The Convention Against Torture is one of nine core international human rights treaties or conventions adapted by the UN that set out universal standards and a legally binding framework of international human rights. After ratifying a convention, a state is legally obligated to implement its provisions and abide by them. Pakistan practices a “dualist system” of treaty implementation, whereby a ratified treaty does not automatically become part of the national legal system. Thus, to give the provisions of a treaty legal effect, Pakistan needs to pass domestic legislation.

The Committee reviewing Pakistan will be a body comprised of 10 independent experts that monitors the implementation of the various provisions of the Convention by its member state parties. All state parties are supposed to regularly submit its reports on their progress, and the Committee then examines each report and engages in a public dialogue with the state delegation. The Committee then issues its findings, known as Concluding Observations, outlining progress areas of concern and making concrete recommendations for reform. State parties are under a legal obligation to implement the Concluding Observations.

As mentioned above, after ratifying the Convention, Pakistan had to ensure that its domestic laws were in line with the treaty provisions. This means that Pakistan is obligated to properly define and criminalize torture, set out appropriate punishments for acts of torture, implement effective and impartial measures to prevent and investigate torture, and to set up mechanisms for rehabilitation and reparations of victims.

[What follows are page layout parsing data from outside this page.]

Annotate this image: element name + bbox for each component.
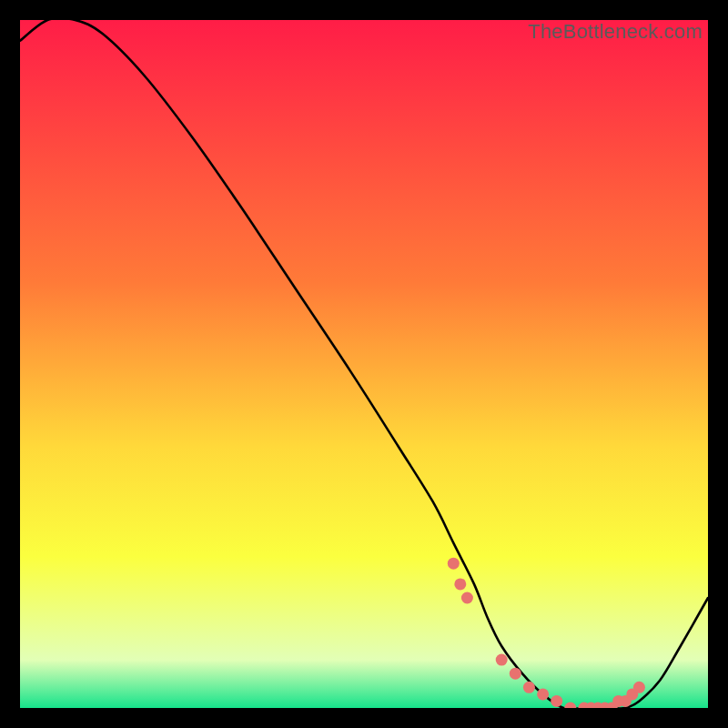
chart-stage: TheBottleneck.com [0,0,728,728]
bottleneck-curve [20,20,708,708]
highlight-dot [448,558,460,570]
highlight-dot [454,578,466,590]
highlight-dots [448,558,645,708]
watermark-text: TheBottleneck.com [528,20,703,44]
highlight-dot [523,682,535,693]
highlight-dot [564,703,576,709]
highlight-dot [510,668,521,680]
highlight-dot [496,654,508,666]
highlight-dot [551,695,562,707]
highlight-dot [461,592,473,604]
highlight-dot [633,682,645,693]
highlight-dot [537,688,549,700]
plot-frame: TheBottleneck.com [20,20,708,708]
chart-overlay [20,20,708,708]
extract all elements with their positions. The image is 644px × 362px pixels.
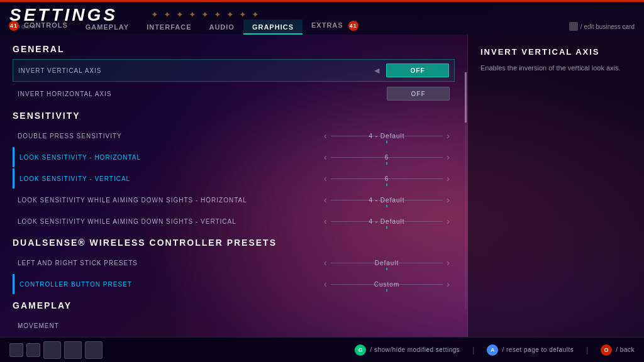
setting-button-preset[interactable]: CONTROLLER BUTTON PRESET ‹ Custom ›: [13, 274, 455, 294]
setting-stick-presets[interactable]: LEFT AND RIGHT STICK PRESETS ‹ Default ›: [13, 253, 455, 273]
description-text: Enables the inversion of the vertical lo…: [480, 63, 631, 74]
action-show-hide[interactable]: G / show/hide modified settings: [355, 344, 460, 356]
slider-value: 6: [362, 175, 412, 182]
slider-indicator: [386, 205, 387, 207]
invert-horizontal-label: INVERT HORIZONTAL AXIS: [18, 90, 111, 97]
slider-value: 6: [362, 154, 412, 161]
settings-panel[interactable]: GENERAL INVERT VERTICAL AXIS ◄ OFF INVER…: [0, 35, 468, 337]
ads-h-slider[interactable]: ‹ 4 - Default ›: [324, 194, 450, 206]
toggle-value: OFF: [411, 67, 425, 74]
content-area: GENERAL INVERT VERTICAL AXIS ◄ OFF INVER…: [0, 35, 644, 337]
section-dualsense-header: DUALSENSE® WIRELESS CONTROLLER PRESETS: [13, 238, 455, 248]
slider-track: 4 - Default: [331, 215, 443, 228]
bottom-left-icon-3: [43, 341, 61, 359]
slider-right-arrow[interactable]: ›: [447, 152, 450, 162]
tab-controls-label: CONTROLS: [24, 21, 68, 29]
slider-right-arrow[interactable]: ›: [447, 216, 450, 226]
invert-vertical-label: INVERT VERTICAL AXIS: [18, 67, 101, 74]
slider-indicator: [386, 268, 387, 270]
setting-ads-h[interactable]: LOOK SENSITIVITY WHILE AIMING DOWN SIGHT…: [13, 190, 455, 210]
edit-card-label: / edit business card: [580, 23, 635, 30]
reset-icon: A: [487, 344, 498, 356]
setting-ads-v[interactable]: LOOK SENSITIVITY WHILE AIMING DOWN SIGHT…: [13, 211, 455, 231]
setting-look-h[interactable]: LOOK SENSITIVITY - HORIZONTAL ‹ 6 ›: [13, 147, 455, 167]
badge-left: 41: [9, 21, 19, 31]
tab-gameplay[interactable]: GAMEPLAY: [77, 19, 138, 35]
slider-track: Default: [331, 256, 443, 269]
toggle-track-off[interactable]: OFF: [387, 87, 450, 101]
show-hide-icon: G: [355, 344, 366, 356]
card-icon: [569, 22, 578, 31]
slider-indicator: [386, 226, 387, 229]
edit-business-card[interactable]: / edit business card: [569, 22, 635, 31]
bottom-left-icon-4: [64, 341, 82, 359]
slider-indicator: [386, 162, 387, 165]
description-panel: INVERT VERTICAL AXIS Enables the inversi…: [468, 35, 644, 337]
double-press-slider[interactable]: ‹ 4 - Default ›: [324, 129, 450, 142]
button-preset-slider[interactable]: ‹ Custom ›: [324, 278, 450, 290]
action-back[interactable]: O / back: [601, 344, 635, 356]
tab-graphics-label: GRAPHICS: [252, 23, 294, 31]
tab-audio[interactable]: AUDIO: [200, 19, 243, 35]
double-press-label: DOUBLE PRESS SENSITIVITY: [18, 133, 122, 140]
slider-left-arrow[interactable]: ‹: [324, 216, 327, 226]
slider-value: Custom: [362, 281, 412, 288]
look-v-label: LOOK SENSITIVITY - VERTICAL: [19, 175, 130, 182]
tab-graphics[interactable]: GRAPHICS: [243, 19, 303, 35]
slider-indicator: [386, 184, 387, 186]
tab-interface[interactable]: INTERFACE: [138, 19, 200, 35]
slider-value: 4 - Default: [362, 197, 412, 204]
setting-invert-vertical[interactable]: INVERT VERTICAL AXIS ◄ OFF: [13, 59, 455, 82]
reset-label: / reset page to defaults: [502, 346, 574, 353]
look-h-slider[interactable]: ‹ 6 ›: [324, 151, 450, 163]
section-general-header: GENERAL: [13, 44, 455, 54]
action-reset[interactable]: A / reset page to defaults: [487, 344, 574, 356]
slider-right-arrow[interactable]: ›: [447, 258, 450, 268]
slider-left-arrow[interactable]: ‹: [324, 279, 327, 289]
slider-track: Custom: [331, 278, 443, 290]
look-v-slider[interactable]: ‹ 6 ›: [324, 172, 450, 185]
slider-right-arrow[interactable]: ›: [447, 195, 450, 205]
setting-movement[interactable]: MOVEMENT: [13, 315, 455, 336]
show-hide-label: / show/hide modified settings: [370, 346, 460, 353]
bottom-left-icons: [9, 341, 103, 359]
stick-presets-label: LEFT AND RIGHT STICK PRESETS: [18, 260, 138, 266]
invert-horizontal-toggle[interactable]: OFF: [336, 87, 450, 101]
divider-2: |: [586, 346, 588, 354]
back-icon: O: [601, 344, 612, 356]
tab-controls[interactable]: 41 CONTROLS: [0, 17, 77, 35]
ads-v-slider[interactable]: ‹ 4 - Default ›: [324, 215, 450, 228]
nav-tabs: 41 CONTROLS GAMEPLAY INTERFACE AUDIO GRA…: [0, 17, 455, 35]
slider-left-arrow[interactable]: ‹: [324, 152, 327, 162]
tab-extras[interactable]: EXTRAS 41: [303, 17, 367, 35]
slider-left-arrow[interactable]: ‹: [324, 195, 327, 205]
invert-vertical-toggle[interactable]: ◄ OFF: [336, 63, 449, 77]
reset-icon-label: A: [491, 347, 495, 353]
bottom-left-icon-5: [85, 341, 103, 359]
toggle-value: OFF: [411, 90, 426, 97]
movement-label: MOVEMENT: [18, 322, 59, 329]
bottom-left-icon-2: [26, 343, 40, 357]
slider-right-arrow[interactable]: ›: [447, 279, 450, 289]
top-accent-bar: [0, 0, 644, 2]
setting-invert-horizontal[interactable]: INVERT HORIZONTAL AXIS OFF: [13, 83, 455, 104]
slider-right-arrow[interactable]: ›: [447, 131, 450, 141]
tab-gameplay-label: GAMEPLAY: [86, 23, 129, 31]
look-h-label: LOOK SENSITIVITY - HORIZONTAL: [19, 154, 141, 161]
slider-left-arrow[interactable]: ‹: [324, 131, 327, 141]
slider-track: 4 - Default: [331, 194, 443, 206]
tab-interface-label: INTERFACE: [147, 23, 191, 31]
tab-audio-label: AUDIO: [209, 23, 234, 31]
setting-double-press[interactable]: DOUBLE PRESS SENSITIVITY ‹ 4 - Default ›: [13, 126, 455, 146]
ads-h-label: LOOK SENSITIVITY WHILE AIMING DOWN SIGHT…: [18, 197, 247, 204]
slider-right-arrow[interactable]: ›: [447, 173, 450, 184]
scroll-indicator[interactable]: [465, 72, 467, 309]
slider-left-arrow[interactable]: ‹: [324, 173, 327, 184]
setting-look-v[interactable]: LOOK SENSITIVITY - VERTICAL ‹ 6 ›: [13, 168, 455, 189]
slider-left-arrow[interactable]: ‹: [324, 258, 327, 268]
stick-presets-slider[interactable]: ‹ Default ›: [324, 256, 450, 269]
slider-indicator: [386, 141, 387, 143]
toggle-track-on[interactable]: OFF: [386, 63, 449, 77]
slider-track: 4 - Default: [331, 129, 443, 142]
slider-track: 6: [331, 151, 443, 163]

In its Initial State Report, submitted five years too late, to the Committee, Pakistan seems to be arguing that its pre-existing legal framework was already in line with the provisions of the Convention. The State Report claims, in other words, that torture is prohibited and prevented, with allegations of abuse effectively investigated and prosecuted. To support these claims, however, the report merely listed a litany of de jure statements about different legislations and articles in various, diffused procedural codes with only a tangential relationship with torture.

The bold claims of the State Report, and the likely line of arguments employed by the state delegation in Geneva, only serve to obfuscate the fact that nothing has been done to combat the endemic of torture in Pakistan. To pretend that torture in custody is not an accepted method of criminal investigation in Pakistan is a dangerous folly that fools no one.

In the seven years since the ratification of the Convention, Pakistan has failed to pass a single piece of legislation that comprehensively addresses the issue of torture. As such, torture remains ill-defined in the Pakistani jurisprudence as the only mention of torture in the Constitution, in Article 14(2), does not define the scope of torture. The two major penal codes of Pakistan do not mention torture by name, and the offences and punishments highlighted by the state in its report only concern the “hurt principle” which deals with the severest of bodily injuries resulting in permanent damage. Thus, the Pakistani law does not consider any act of mental torture, cultural humiliation, or any act of physical torture that does not leave any lasting marks a punishable offence.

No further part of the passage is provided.